---- Data to examine

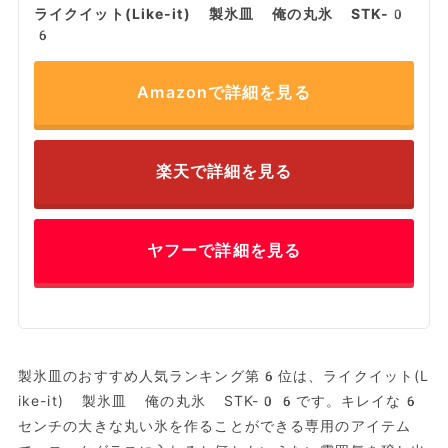
ライクイット(Like-it) 製氷皿 俺の丸氷 STK-0
6
Amazonで詳細を見る
楽天で詳細を見る
ヤフーで詳細を見る
製氷皿のおすすめ人気ランキング第6位は、ライクイット(L
ike-it) 製氷皿 俺の丸氷 STK-06です。キレイな6
センチの大きな丸い氷を作ることができる専用のアイテム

--------

• [Exercise instructions]:
Transcribe the records above exactly, leaving every picture out of the copy.

• [Exercise solution]:
ライクイット(Like-it) 製氷皿 俺の丸氷 STK-0
6
Amazonで詳細を見る
楽天で詳細を見る
ヤフーで詳細を見る
製氷皿のおすすめ人気ランキング第6位は、ライクイット(L
ike-it) 製氷皿 俺の丸氷 STK-06です。キレイな6
センチの大きな丸い氷を作ることができる専用のアイテム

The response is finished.